Es juckt, die Haut ist rot und voller Bläschen, und das kaum ein paar Stunden nach dem Verzehr von Milch, oder Erdbeeren oder Thunfisch – ganz klar, eine Nahrungsmittelallergie, oder? In der Medizin kontrovers diskutiert, scheinen Allergien gegen Lebensmittel heute geradezu zu boomen. Fast alle erdenklichen Symptome, von Ausschlag über Durchfall bis hin zu psychischen Störungen sollen auf Nahrungsmittelallergien zurückgehen, kaum ein Lebensmittel kommt noch „schuldfrei“ davon.
Aber handelt es sich wirklich in jedem Fall um eine Allergie? Und wenn nicht, was ruft dann diese so allergieähnlichen Symptome hervor? Wissenschaftler unterscheiden hier sehr deutlich zwischen echten Allergien, bei denen eine übersteigerte Immunantwort die Symptome auslöst, und Intoleranzen oder Pseudo-Allergien, die zwar allergieähnlich Symptome hervorrufen, aber auf einem anderen Mechanismus beruhen.
Gerade die so häufig zitierten „Nahrungsmittelallergien“ sind in Wirklichkeit oft nichtallergische Unverträglichkeitsreaktionen. In der Schweiz befragten Allergologen in einer Fragebogenaktion Menschen nach allergischen Reaktionen auf Nahrungsmittel. Obwohl europäische Fachleute die Häufigkeit von Allergien bei Erwachsenen nur auf ein bis zwei Prozent schätzen, gaben zwölf bis 18 Prozent der Befragten an, unter Lebensmittelunverträglichkeiten zu leiden.
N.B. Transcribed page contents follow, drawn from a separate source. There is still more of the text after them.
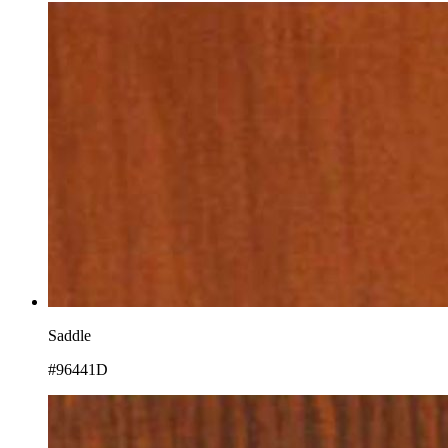
Saddle
#96441D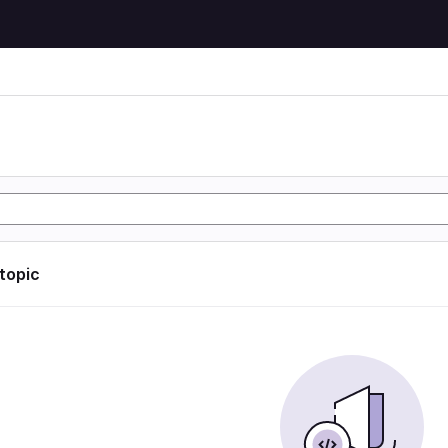
 topic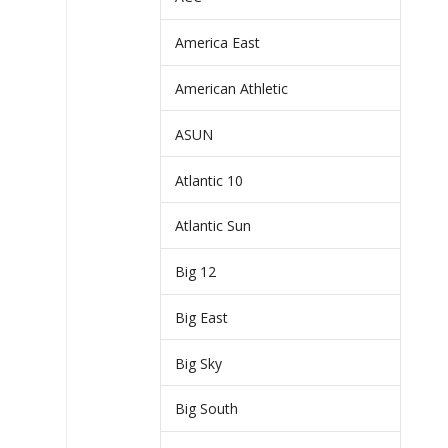
America East
American Athletic
ASUN
Atlantic 10
Atlantic Sun
Big 12
Big East
Big Sky
Big South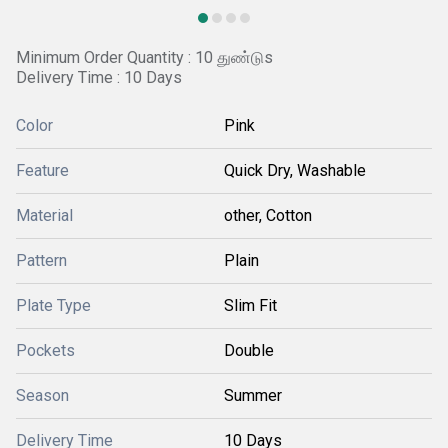
Minimum Order Quantity : 10 துண்டுs
Delivery Time : 10 Days
Color
Pink
Feature
Quick Dry, Washable
Material
other, Cotton
Pattern
Plain
Plate Type
Slim Fit
Pockets
Double
Season
Summer
Delivery Time
10 Days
Viele Kinder sind beispielsweise von Geburt an „allergisch gegen Milch“. Gibt man diesen Säuglingen Kuhmilch zu trinken, leiden sie unter schweren Durchfällen und können, im Extremfall, sogar an Kreislaufkollaps sterben. Tatsächlich handelt es sich dabei aber keineswegs um eine allergische Reaktion sondern um eine Intoleranz. Die Ursache ist ein Mangel an Lactase, einem Enzym, das für die Milchverdauung entscheidend ist. Der in der Milch enthaltene Milchzucker kann ohne diese Lactase nicht gespalten werden, und der Körper versucht, den Milchzucker auf andere Art wieder loszuwerden….
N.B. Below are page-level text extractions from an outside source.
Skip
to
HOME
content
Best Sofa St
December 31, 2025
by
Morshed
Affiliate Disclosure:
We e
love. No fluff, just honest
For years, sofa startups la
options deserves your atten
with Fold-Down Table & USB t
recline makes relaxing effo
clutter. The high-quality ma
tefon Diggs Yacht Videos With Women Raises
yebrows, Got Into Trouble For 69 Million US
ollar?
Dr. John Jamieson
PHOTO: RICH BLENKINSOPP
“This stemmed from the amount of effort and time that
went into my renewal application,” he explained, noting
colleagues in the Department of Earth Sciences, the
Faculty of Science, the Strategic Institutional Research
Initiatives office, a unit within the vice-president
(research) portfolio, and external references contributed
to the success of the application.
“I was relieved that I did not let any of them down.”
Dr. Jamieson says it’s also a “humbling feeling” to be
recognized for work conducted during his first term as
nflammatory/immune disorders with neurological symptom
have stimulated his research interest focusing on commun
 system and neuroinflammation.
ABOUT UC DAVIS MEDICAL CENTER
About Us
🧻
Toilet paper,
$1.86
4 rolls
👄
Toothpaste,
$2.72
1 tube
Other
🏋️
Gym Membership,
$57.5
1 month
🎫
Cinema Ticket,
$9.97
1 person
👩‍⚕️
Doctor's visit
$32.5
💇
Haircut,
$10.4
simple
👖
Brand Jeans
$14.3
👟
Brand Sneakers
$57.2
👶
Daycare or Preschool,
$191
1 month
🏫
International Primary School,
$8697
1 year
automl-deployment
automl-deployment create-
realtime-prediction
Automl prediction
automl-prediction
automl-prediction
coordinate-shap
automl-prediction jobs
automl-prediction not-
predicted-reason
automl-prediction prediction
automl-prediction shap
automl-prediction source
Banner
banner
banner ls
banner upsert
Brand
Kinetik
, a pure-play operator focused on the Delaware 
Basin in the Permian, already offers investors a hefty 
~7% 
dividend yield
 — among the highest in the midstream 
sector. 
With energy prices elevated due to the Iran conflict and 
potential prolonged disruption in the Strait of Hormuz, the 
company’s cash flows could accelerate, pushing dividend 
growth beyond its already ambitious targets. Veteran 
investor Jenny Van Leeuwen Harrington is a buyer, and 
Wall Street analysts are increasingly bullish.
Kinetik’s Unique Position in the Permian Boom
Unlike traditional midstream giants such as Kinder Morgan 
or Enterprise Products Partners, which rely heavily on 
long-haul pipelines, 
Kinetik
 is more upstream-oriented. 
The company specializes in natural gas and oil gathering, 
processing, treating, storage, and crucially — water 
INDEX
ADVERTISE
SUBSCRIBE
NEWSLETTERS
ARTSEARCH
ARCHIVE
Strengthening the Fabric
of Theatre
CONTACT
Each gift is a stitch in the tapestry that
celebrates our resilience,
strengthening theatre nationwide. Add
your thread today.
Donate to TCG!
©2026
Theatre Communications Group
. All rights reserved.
Aber auch eine „vollständige“ Enzymausstattung schützt nicht vor den unangenehmen Folgen von Unverträglichkeiten. Die sogennanten pseudoallergischen Reaktionen können beispielsweise fast jeden treffen. Die „Schuldigen“ sind in diesem Fall die speziellen Inhaltsstoffe einiger Nahrungsmittel oder Medikamente: Bestimmte Käsesorten, Sauerkraut, Erdbeeren aber auch einige Kontrastmittel für Röntgenuntersuchungen und krampflösende Medikamente, enthalten von Natur aus den Vermittlerstoff Histamin oder regen bestimmte Schleimhautzellen dazu an, Histamin freizusetzen. Diese auch an allergischen Reaktionen beteiligte Substanz wirkt dann direkt auf Schleimhäute und Blutgefäße und löst bei empfindlichen Menschen Schleimhautschwellungen, Hautausschlag, oder Kopfschmerzen aus.
Auch einige „Fischallergien“ gehen auf Histamin in der Nahrung zurück: Besonders konservierte Thunfische und Makrelen enthalten häufig Bakterien, die Histamin produzieren. Die Unverträglichkeit gegen Aspirin galt seit ihrer Entdeckung Anfang des Jahrhunderts als eines der ersten Beispiele für eine typische Medikamentenallergie. Noch im Jahr 1919 schildert eine Veröffentlichung ausführlich die exemplarischen Symptome dieser Unverträglichkeit, und beschreibt Asthmaanfälle, Hautauschläge und Schleimhautschwellungen nach Einnahme der Acetylsalicylsäure.
Inzwischen mehren sich die Hinweise darauf, daß das Paradebeispiel leider keines ist: Die vermeintliche Allergie ist vermutlich auf eine Überempfindlichkeitsreaktion gegen die Salicylsäure zurückzuführen. Die Frage, ob es sich bei einer Unverträglichkeit um eine echte Allergie handelt oder nicht, ist vor allem für die Behandlung entscheidend. Während bei einer allergischen Reaktion oft eine Hyposensibilisierung dauerhaft helfen kann, wäre eine solche „Gewöhnungstherapie“ bei einer Intoleranz oder Pseudoallergie nicht nur nutzlos, sie könnte sogar schaden.